After the player is authenticated, he receives a random, unique identification token. Every packet sent by him includes the token. A typical message would be:
token sequence_number commands
The problem is that, if somebody saw a packet, the person would be able to act as the player and give all the player's coins to somebody else for example. Or read the player's messages, or do anything short of stealing personal info.
So I thought encryption would be a requirement. But I've found many people advocating against it, one even says "it's complete paranoia" (https://gamedev.stackexchange.com/a/25551/33993).
Is there a way to avoid MITM attacks without encryption? If not, is avoiding them unnecessary?
The linked question says, "Only if it is an in-game purchase/micro-transaction - and then why not just use something tried and true like HTTPS."
Https is regarded as sufficient for MITM protection.
By which I mean: Yes!, you should send your traffic on Https!
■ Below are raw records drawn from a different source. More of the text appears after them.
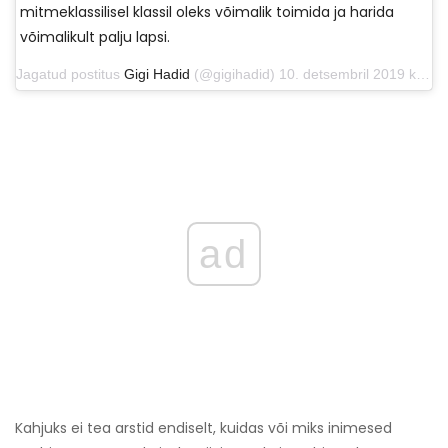
mitmeklassilisel klassil oleks võimalik toimida ja harida
võimalikult palju lapsi.
Jagatud postitus
Gigi Hadid
(@gigihadid) 10. detsembril 2019 kell 9:00 PST
ad
Kahjuks ei tea arstid endiselt, kuidas või miks inimesed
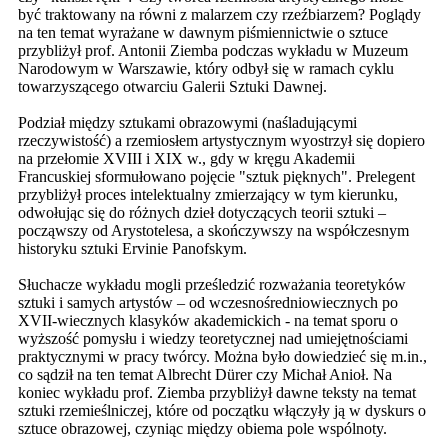
być traktowany na równi z malarzem czy rzeźbiarzem? Poglądy
na ten temat wyrażane w dawnym piśmiennictwie o sztuce
przybliżył prof. Antonii Ziemba podczas wykładu w Muzeum
Narodowym w Warszawie, który odbył się w ramach cyklu
towarzyszącego otwarciu Galerii Sztuki Dawnej.
Podział między sztukami obrazowymi (naśladującymi
rzeczywistość) a rzemiosłem artystycznym wyostrzył się dopiero
na przełomie XVIII i XIX w., gdy w kręgu Akademii
Francuskiej sformułowano pojęcie "sztuk pięknych". Prelegent
przybliżył proces intelektualny zmierzający w tym kierunku,
odwołując się do różnych dzieł dotyczących teorii sztuki –
począwszy od Arystotelesa, a skończywszy na współczesnym
historyku sztuki Ervinie Panofskym.
Słuchacze wykładu mogli prześledzić rozważania teoretyków
sztuki i samych artystów – od wczesnośredniowiecznych po
XVII-wiecznych klasyków akademickich - na temat sporu o
wyższość pomysłu i wiedzy teoretycznej nad umiejętnościami
praktycznymi w pracy twórcy. Można było dowiedzieć się m.in.,
co sądził na ten temat Albrecht Dürer czy Michał Anioł. Na
koniec wykładu prof. Ziemba przybliżył dawne teksty na temat
sztuki rzemieślniczej, które od początku włączyły ją w dyskurs o
sztuce obrazowej, czyniąc między obiema pole wspólnoty.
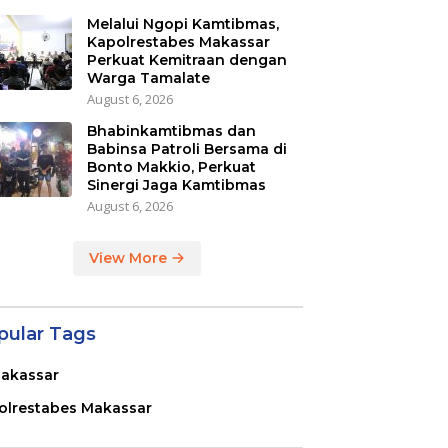
Melalui Ngopi Kamtibmas,
Kapolrestabes Makassar
Perkuat Kemitraan dengan
Warga Tamalate
August 6, 2026
Bhabinkamtibmas dan
Babinsa Patroli Bersama di
Bonto Makkio, Perkuat
Sinergi Jaga Kamtibmas
August 6, 2026
View More
pular Tags
akassar
olrestabes Makassar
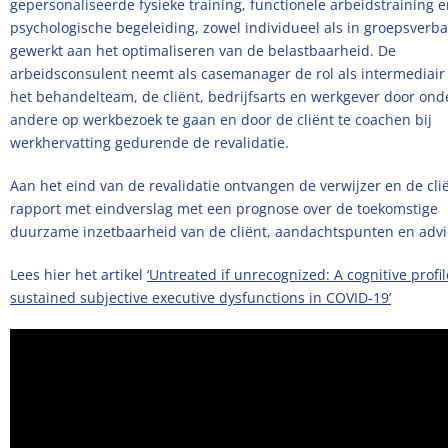
gepersonaliseerde fysieke training, functionele arbeidstraining 
psychologische begeleiding, zowel individueel als in groepsverb
gewerkt aan het optimaliseren van de belastbaarheid. De
arbeidsconsulent neemt als casemanager de rol als intermediair
het behandelteam, de cliënt, bedrijfsarts en werkgever door ond
andere op werkbezoek te gaan en door de cliënt te coachen bij
werkhervatting gedurende de revalidatie.
Aan het eind van de revalidatie ontvangen de verwijzer en de cli
rapport met eindverslag met een prognose over de toekomstige
duurzame inzetbaarheid van de cliënt, aandachtspunten en advi
Lees hier het artikel
‘Untreated if unrecognized: A cognitive profil
sustained subjective executive dysfunctions in COVID-19’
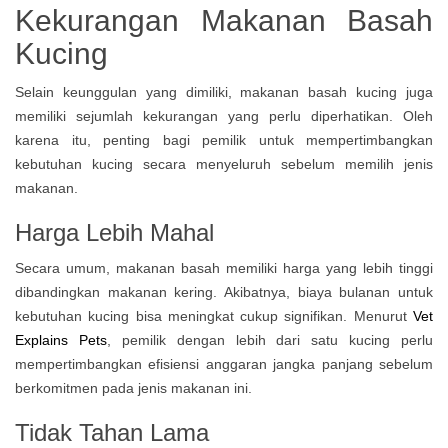
Kekurangan Makanan Basah
Kucing
Selain keunggulan yang dimiliki, makanan basah kucing juga
memiliki sejumlah kekurangan yang perlu diperhatikan. Oleh
karena itu, penting bagi pemilik untuk mempertimbangkan
kebutuhan kucing secara menyeluruh sebelum memilih jenis
makanan.
Harga Lebih Mahal
Secara umum, makanan basah memiliki harga yang lebih tinggi
dibandingkan makanan kering. Akibatnya, biaya bulanan untuk
kebutuhan kucing bisa meningkat cukup signifikan. Menurut
Vet
Explains Pets
, pemilik dengan lebih dari satu kucing perlu
mempertimbangkan efisiensi anggaran jangka panjang sebelum
berkomitmen pada jenis makanan ini.
Tidak Tahan Lama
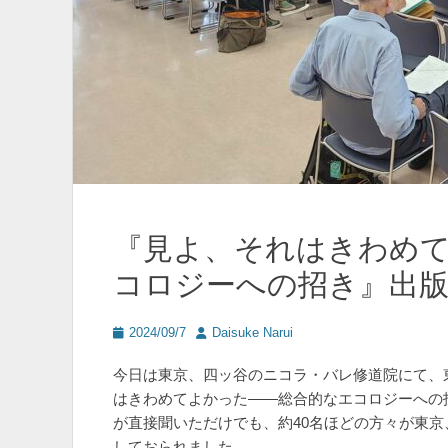
『見よ、それはきわめ
コロジーへの招き』出
投
投
2024/09/7
Daisuke Narui
稿
稿
日
者
今日は東京、四ッ谷のニコラ・バレ修道院にて、
はきわめてよかった――総合的なエコロジーへの
が直接聞いただけでも、約40名ほどの方々が東
しておられました。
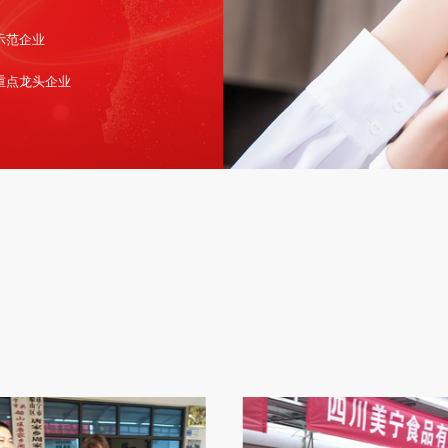
示范企业
重点龙头企业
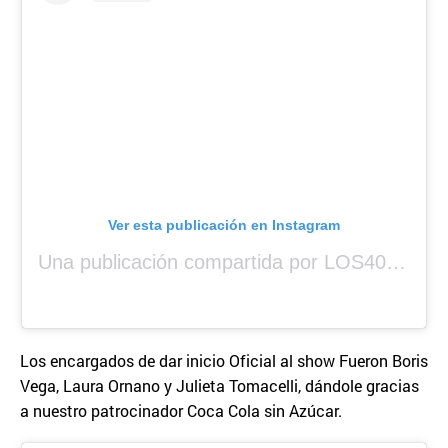
Ver esta publicación en Instagram
Una publicación compartida por LOS40 Panamá (@los40panama)
Los encargados de dar inicio Oficial al show Fueron Boris
Vega, Laura Ornano y Julieta Tomacelli, dándole gracias
a nuestro patrocinador Coca Cola sin Azúcar.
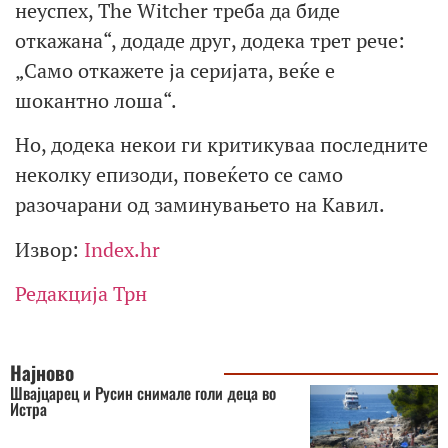
неуспех, The Witcher треба да биде
откажана“, додаде друг, додека трет рече:
„Само откажете ја серијата, веќе е
шокантно лоша“.
Но, додека некои ги критикуваа последните
неколку епизоди, повеќето се само
разочарани од заминувањето на Кавил.
Извор:
Index.hr
Редакција Трн
Најново
Швајцарец и Русин снимале голи деца во
Истра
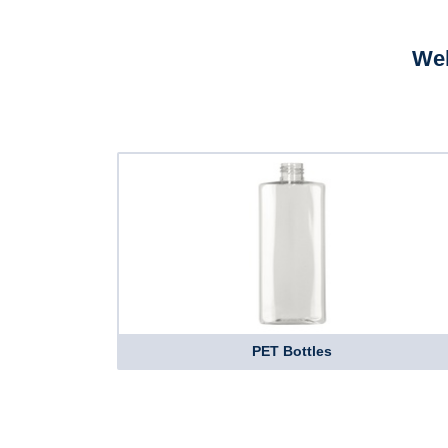
Wel
PET Bottles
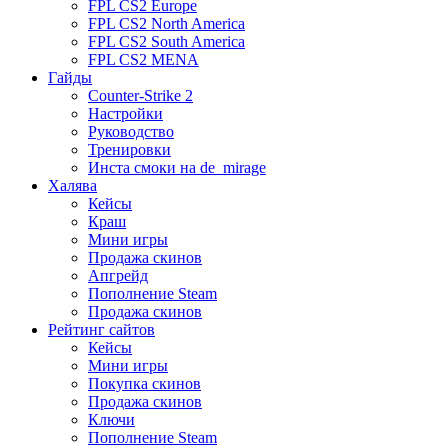
FPL CS2 Europe
FPL CS2 North America
FPL CS2 South America
FPL CS2 MENA
Гайды
Counter-Strike 2
Настройки
Руководство
Тренировки
Инста смоки на de_mirage
Халява
Кейсы
Краш
Мини игры
Продажа скинов
Апгрейд
Пополнение Steam
Продажа скинов
Рейтинг сайтов
Кейсы
Мини игры
Покупка скинов
Продажа скинов
Ключи
Пополнение Steam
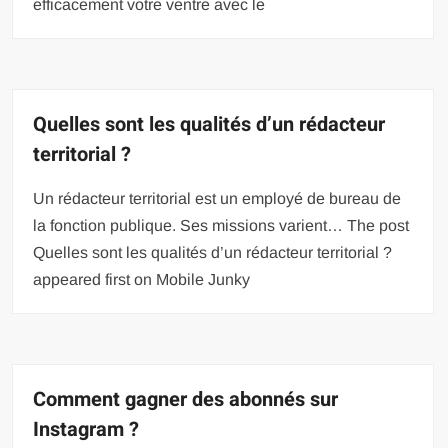
efficacement votre ventre avec le
Quelles sont les qualités d’un rédacteur
territorial ?
Un rédacteur territorial est un employé de bureau de
la fonction publique. Ses missions varient… The post
Quelles sont les qualités d’un rédacteur territorial ?
appeared first on Mobile Junky
Comment gagner des abonnés sur
Instagram ?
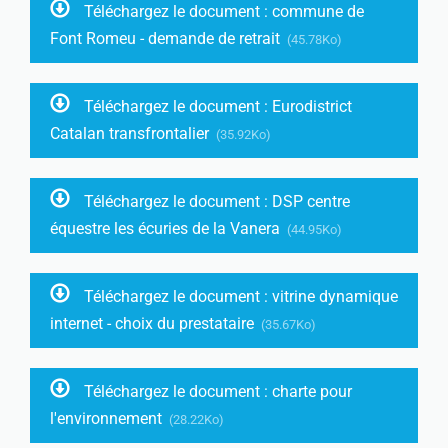
Téléchargez le document : commune de
Font Romeu - demande de retrait
(45.78Ko)
Téléchargez le document : Eurodistrict
Catalan transfrontalier
(35.92Ko)
Téléchargez le document : DSP centre
équestre les écuries de la Vanera
(44.95Ko)
Téléchargez le document : vitrine dynamique
internet - choix du prestataire
(35.67Ko)
Téléchargez le document : charte pour
l'environnement
(28.22Ko)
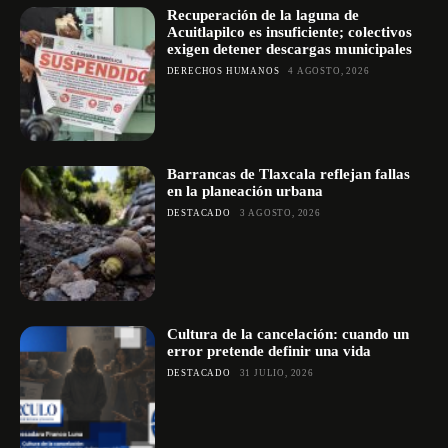
Recuperación de la laguna de
Acuitlapilco es insuficiente; colectivos
exigen detener descargas municipales
DERECHOS HUMANOS
4 AGOSTO, 2026
Barrancas de Tlaxcala reflejan fallas
en la planeación urbana
DESTACADO
3 AGOSTO, 2026
Cultura de la cancelación: cuando un
error pretende definir una vida
DESTACADO
31 JULIO, 2026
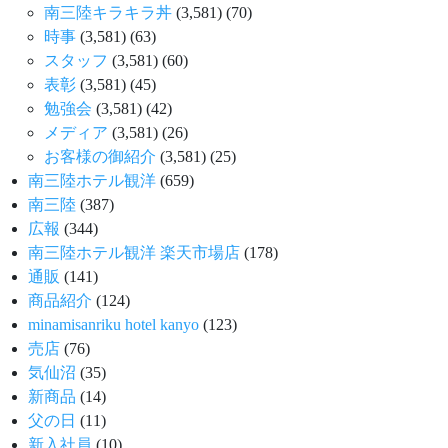
南三陸キラキラ丼
(3,581)
(70)
時事
(3,581)
(63)
スタッフ
(3,581)
(60)
表彰
(3,581)
(45)
勉強会
(3,581)
(42)
メディア
(3,581)
(26)
お客様の御紹介
(3,581)
(25)
南三陸ホテル観洋
(659)
南三陸
(387)
広報
(344)
南三陸ホテル観洋 楽天市場店
(178)
通販
(141)
商品紹介
(124)
minamisanriku hotel kanyo
(123)
売店
(76)
気仙沼
(35)
新商品
(14)
父の日
(11)
新入社員
(10)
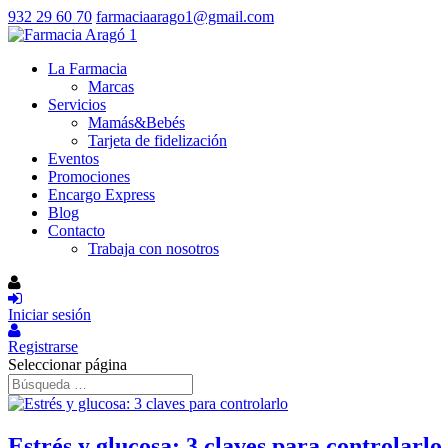
932 29 60 70
farmaciaarago1@gmail.com
La Farmacia
Marcas
Servicios
Mamás&Bebés
Tarjeta de fidelización
Eventos
Promociones
Encargo Express
Blog
Contacto
Trabaja con nosotros
Iniciar sesión
Registrarse
Seleccionar página
Estrés y glucosa: 3 claves para controlarlo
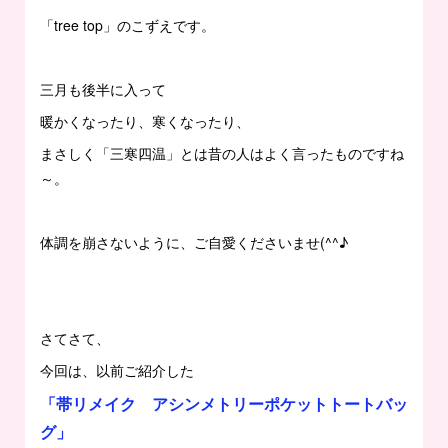
「tree top」のこずえです。
三月も後半に入って
暖かくなったり、寒くなったり、
まさしく「三寒四温」とは昔の人はよく言ったものですね
～。
体調を崩さないように、ご自愛くださいませ(^^♪
さてさて、
今回は、以前ご紹介した
「帯リメイク アシンメトリーポケットトートバッ
グ」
It will have an impact on performance, but (obviously) lots and lots of effort has gone into optimizing that. A lot of the cost happens on establishing an Https connection. For an ongoing game connection, you should be able to keep it open, and the performance impact will be lessened.
As commenters have mentioned, Https uses TLS for encryption. You can build your own TCP or even UDP protocol using TLS, as well, but these days I'd recommend if possible, use boring old TCP/Https. All the platforms have APIs for it, there's ways to make it realtimey, and it plays probably the easiest with home routers & firewalls, and will be unsurprising when you explain it to others.
See pusher and socket.io and long polling for examples of using http/https for realtime.